## [Exercise instructions]
All that is needed is every line of the listing below that has "text".

════════════════

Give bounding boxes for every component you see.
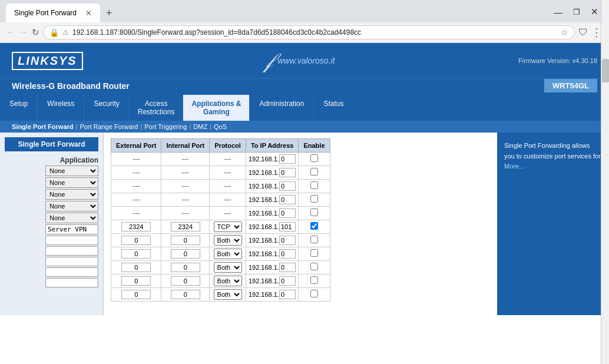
ext-port-input[interactable] [121,290,151,299]
ip-prefix: 192.168.1. [249,169,279,176]
ip-last-input[interactable] [279,195,296,204]
proto-select[interactable]: TCPUDPBoth [214,249,242,259]
ext-port-cell: --- [111,207,161,220]
proto-select[interactable]: TCPUDPBoth [214,289,242,300]
ip-last-input[interactable] [279,290,296,299]
ext-port-input[interactable] [121,276,151,286]
int-port-input[interactable] [171,276,200,286]
app-text-4[interactable] [45,257,98,266]
forward-button[interactable]: → [19,27,28,38]
proto-select[interactable]: TCP UDP Both [214,221,242,232]
app-text-3[interactable] [45,246,98,256]
app-select-2[interactable]: None [45,177,98,188]
ext-port-cell: --- [111,193,161,207]
tab-administration[interactable]: Administration [250,95,314,121]
scrollbar-thumb[interactable] [602,59,609,82]
tab-wireless[interactable]: Wireless [38,95,84,121]
app-select-3[interactable]: None [45,189,98,200]
app-text-2[interactable] [45,236,98,245]
ip-last-input[interactable] [279,263,296,272]
table-row: TCPUDPBoth 192.168.1. [111,288,330,302]
tab-security[interactable]: Security [84,95,129,121]
int-port-input[interactable] [171,263,200,272]
ip-last-input[interactable] [279,276,296,286]
back-button[interactable]: ← [6,27,15,38]
tab-setup[interactable]: Setup [0,95,38,121]
script-glyph: 𝒻 [266,48,273,73]
int-port-input[interactable] [171,290,200,299]
int-port-input[interactable] [171,222,200,231]
reload-button[interactable]: ↻ [32,27,39,38]
proto-select[interactable]: TCPUDPBoth [214,276,242,286]
app-text-6[interactable] [45,278,98,287]
subnav-qos[interactable]: QoS [214,123,227,130]
active-tab[interactable]: Single Port Forward ✕ [6,4,100,22]
proto-select[interactable]: TCPUDPBoth [214,262,242,273]
proto-select[interactable]: TCPUDPBoth [214,235,242,246]
content-area: Single Port Forward Application None Non… [0,133,609,315]
int-port-cell: --- [161,180,210,193]
enable-checkbox[interactable] [310,276,318,284]
star-icon[interactable]: ☆ [561,28,568,37]
new-tab-button[interactable]: + [100,7,118,19]
app-text-1[interactable] [45,224,98,234]
tab-close-icon[interactable]: ✕ [85,9,92,18]
subnav-port-range-forward[interactable]: Port Range Forward [80,123,138,130]
tab-status[interactable]: Status [314,95,353,121]
enable-cell [299,193,330,207]
ip-cell: 192.168.1. [246,288,299,302]
ip-cell: 192.168.1. [246,247,299,261]
window-minimize-button[interactable]: — [549,6,567,17]
ip-prefix: 192.168.1. [249,196,279,203]
enable-cell [299,234,330,247]
enable-cell [299,153,330,166]
ip-last-input[interactable] [279,209,296,218]
vertical-scrollbar[interactable] [601,0,609,364]
ip-last-input[interactable] [279,249,296,259]
app-text-5[interactable] [45,267,98,277]
url-input[interactable] [72,28,557,37]
app-select-4[interactable]: None [45,201,98,211]
ext-port-input[interactable] [121,222,151,231]
enable-checkbox[interactable] [310,249,318,257]
app-select-1[interactable]: None [45,166,98,176]
ext-port-input[interactable] [121,236,151,245]
ip-last-input[interactable] [279,181,296,191]
app-select-5[interactable]: None [45,213,98,223]
enable-checkbox[interactable] [310,290,318,297]
window-maximize-button[interactable]: ❐ [568,6,585,17]
ext-port-cell: --- [111,180,161,193]
subnav-port-triggering[interactable]: Port Triggering [144,123,187,130]
extensions-button[interactable]: 🛡 [578,27,588,38]
ext-port-cell [111,288,161,302]
ext-port-input[interactable] [121,263,151,272]
table-row: --- --- --- 192.168.1. [111,193,330,207]
ip-last-input[interactable] [279,154,296,164]
enable-checkbox[interactable] [310,168,318,176]
subnav-sep1: | [76,123,78,130]
enable-checkbox[interactable] [310,263,318,270]
enable-checkbox[interactable] [310,181,318,189]
app-label: Application [60,156,98,164]
enable-checkbox[interactable] [310,209,318,216]
proto-cell: TCPUDPBoth [210,288,246,302]
enable-checkbox[interactable] [310,154,318,162]
table-row: TCPUDPBoth 192.168.1. [111,261,330,274]
tab-access-restrictions[interactable]: AccessRestrictions [130,95,184,121]
ip-last-input[interactable] [279,168,296,177]
subnav-dmz[interactable]: DMZ [193,123,207,130]
title-bar: Single Port Forward ✕ + — ❐ ✕ [0,0,609,22]
enable-checkbox[interactable] [310,222,318,230]
nav-tabs: Setup Wireless Security AccessRestrictio… [0,95,609,121]
ip-last-input[interactable] [279,236,296,245]
int-port-input[interactable] [171,249,200,259]
ip-prefix: 192.168.1. [249,264,279,271]
tab-applications-gaming[interactable]: Applications &Gaming [183,95,250,121]
enable-checkbox[interactable] [310,195,318,203]
subnav-single-port-forward[interactable]: Single Port Forward [12,123,74,130]
enable-checkbox[interactable] [310,236,318,243]
help-more-link[interactable]: More... [504,163,524,170]
ip-last-input[interactable] [279,222,296,231]
int-port-input[interactable] [171,236,200,245]
ext-port-input[interactable] [121,249,151,259]
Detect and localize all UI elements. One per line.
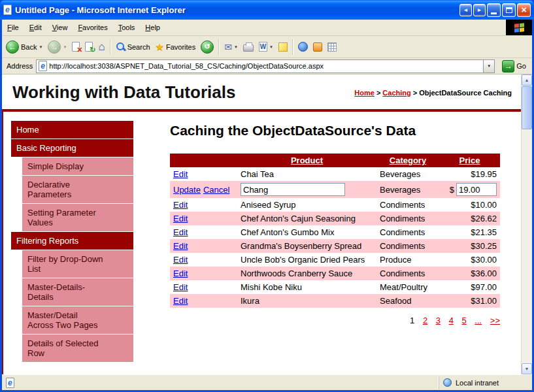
- edit-link[interactable]: Edit: [173, 200, 188, 210]
- close-button[interactable]: ×: [517, 3, 531, 17]
- scrollbar-up-button[interactable]: ▲: [522, 74, 532, 86]
- vertical-scrollbar[interactable]: ▲ ▼: [521, 74, 532, 374]
- pager-page-link[interactable]: 3: [436, 316, 441, 325]
- breadcrumb-separator: >: [376, 89, 380, 97]
- sort-price-link[interactable]: Price: [459, 155, 480, 165]
- menu-favorites[interactable]: Favorites: [73, 20, 112, 35]
- edit-link[interactable]: Edit: [173, 241, 188, 251]
- sort-product-link[interactable]: Product: [291, 155, 323, 165]
- category-cell: Beverages: [376, 181, 439, 198]
- edit-link[interactable]: Edit: [173, 227, 188, 237]
- product-name-input[interactable]: [241, 183, 345, 196]
- scrollbar-track[interactable]: [522, 130, 532, 363]
- breadcrumb-caching-link[interactable]: Caching: [382, 89, 410, 97]
- sidebar-item-master-details-details[interactable]: Master-Details-Details: [22, 278, 133, 306]
- edit-link[interactable]: Edit: [173, 255, 188, 265]
- menu-edit[interactable]: Edit: [24, 20, 47, 35]
- edit-link[interactable]: Edit: [173, 169, 188, 179]
- research-button[interactable]: [310, 37, 325, 57]
- notes-icon: [278, 42, 288, 52]
- title-nav-forward-button[interactable]: ►: [473, 4, 486, 16]
- product-cell: Chef Anton's Cajun Seasoning: [237, 212, 376, 225]
- refresh-button[interactable]: ↻: [82, 37, 95, 57]
- cancel-link[interactable]: Cancel: [203, 185, 229, 195]
- sort-category-link[interactable]: Category: [390, 155, 426, 165]
- sidebar-section-filtering-reports[interactable]: Filtering Reports: [11, 232, 133, 250]
- menu-tools[interactable]: Tools: [113, 20, 141, 35]
- site-header: Working with Data Tutorials Home>Caching…: [2, 74, 521, 109]
- category-cell: Beverages: [376, 167, 439, 181]
- edit-link[interactable]: Edit: [173, 296, 188, 306]
- sidebar-section-basic-reporting[interactable]: Basic Reporting: [11, 139, 133, 157]
- breadcrumb-home-link[interactable]: Home: [354, 89, 375, 97]
- favorites-star-icon: ★: [156, 42, 164, 52]
- product-cell: Northwoods Cranberry Sauce: [237, 267, 376, 280]
- go-button[interactable]: → Go: [498, 60, 530, 73]
- menu-view[interactable]: View: [47, 20, 73, 35]
- messenger-button[interactable]: [295, 37, 310, 57]
- grid-tool-button[interactable]: [325, 37, 339, 57]
- table-row: Edit Ikura Seafood $31.00: [170, 294, 500, 308]
- back-button[interactable]: ← Back ▼: [3, 37, 45, 57]
- price-input[interactable]: [456, 183, 497, 196]
- site-title: Working with Data Tutorials: [12, 82, 235, 103]
- products-grid: Product Category Price Edit Chai Tea Bev…: [170, 154, 500, 308]
- pager-page-link[interactable]: 4: [449, 316, 454, 325]
- search-button[interactable]: Search: [113, 37, 153, 57]
- forward-button[interactable]: → ▼: [45, 37, 69, 57]
- title-bar[interactable]: e Untitled Page - Microsoft Internet Exp…: [0, 0, 534, 20]
- page-body: Home Basic Reporting Simple Display Decl…: [2, 112, 521, 374]
- table-row: Edit Uncle Bob's Organic Dried Pears Pro…: [170, 253, 500, 267]
- edit-in-word-button[interactable]: W ▼: [256, 37, 276, 57]
- home-button[interactable]: ⌂: [95, 37, 107, 57]
- pager-ellipsis-link[interactable]: ...: [475, 316, 482, 325]
- pager-last-link[interactable]: >>: [490, 316, 500, 325]
- sidebar-item-setting-parameter-values[interactable]: Setting Parameter Values: [22, 204, 133, 232]
- pager-page-link[interactable]: 5: [461, 316, 466, 325]
- notes-button[interactable]: [276, 37, 290, 57]
- favorites-button[interactable]: ★ Favorites: [153, 37, 199, 57]
- minimize-button[interactable]: [487, 3, 501, 17]
- menu-spacer: [165, 20, 506, 35]
- sidebar-item-master-detail-across-two-pages[interactable]: Master/Detail Across Two Pages: [22, 306, 133, 335]
- pager-page-link[interactable]: 2: [423, 316, 427, 325]
- sidebar-item-home[interactable]: Home: [11, 121, 133, 139]
- currency-symbol: $: [450, 185, 454, 195]
- menu-file[interactable]: File: [2, 20, 24, 35]
- category-cell: Condiments: [376, 198, 439, 212]
- grid-icon: [327, 42, 337, 52]
- price-cell: $10.00: [439, 198, 500, 212]
- address-page-icon: e: [39, 61, 47, 71]
- table-row: Edit Chef Anton's Gumbo Mix Condiments $…: [170, 225, 500, 239]
- mail-button[interactable]: ✉ ▼: [222, 37, 241, 57]
- sidebar-item-filter-by-drop-down-list[interactable]: Filter by Drop-Down List: [22, 250, 133, 278]
- sidebar-nav: Home Basic Reporting Simple Display Decl…: [11, 121, 133, 374]
- maximize-button[interactable]: [502, 3, 516, 17]
- address-dropdown-button[interactable]: ▼: [483, 60, 494, 73]
- address-label: Address: [4, 62, 33, 70]
- search-label: Search: [127, 43, 150, 51]
- edit-link[interactable]: Edit: [173, 269, 188, 278]
- table-row: Edit Chai Tea Beverages $19.95: [170, 167, 500, 181]
- address-url-text: http://localhost:3038/ASPNET_Data_Tutori…: [49, 62, 481, 70]
- grid-header-row: Product Category Price: [170, 154, 500, 167]
- edit-link[interactable]: Edit: [173, 214, 188, 223]
- main-content: Caching the ObjectDataSource's Data Prod…: [133, 112, 521, 374]
- address-input[interactable]: e http://localhost:3038/ASPNET_Data_Tuto…: [36, 59, 495, 73]
- scrollbar-down-button[interactable]: ▼: [522, 363, 532, 374]
- menu-help[interactable]: Help: [140, 20, 165, 35]
- edit-link[interactable]: Edit: [173, 282, 188, 292]
- history-button[interactable]: ↺: [198, 37, 216, 57]
- stop-button[interactable]: ✕: [69, 37, 82, 57]
- title-nav-back-button[interactable]: ◄: [459, 4, 472, 16]
- sidebar-item-details-of-selected-row[interactable]: Details of Selected Row: [22, 335, 133, 363]
- sidebar-item-simple-display[interactable]: Simple Display: [22, 157, 133, 176]
- scrollbar-thumb[interactable]: [522, 86, 532, 129]
- update-link[interactable]: Update: [173, 185, 201, 195]
- search-icon: [116, 42, 125, 52]
- status-bar: e Local intranet: [2, 374, 532, 390]
- back-dropdown-icon[interactable]: ▼: [39, 45, 42, 49]
- sidebar-item-declarative-parameters[interactable]: Declarative Parameters: [22, 176, 133, 204]
- print-button[interactable]: [241, 37, 256, 57]
- category-cell: Produce: [376, 253, 439, 267]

════════════════

## [Final answer]
app-text-4[interactable] [45,257,98,266]
app-text-3[interactable] [45,246,98,256]
app-text-2[interactable] [45,236,98,245]
app-text-6[interactable] [45,278,98,287]
app-text-1[interactable] [45,224,98,234]
app-text-5[interactable] [45,267,98,277]
- address-url-text: http://localhost:3038/ASPNET_Data_Tutori…: [49, 62, 481, 70]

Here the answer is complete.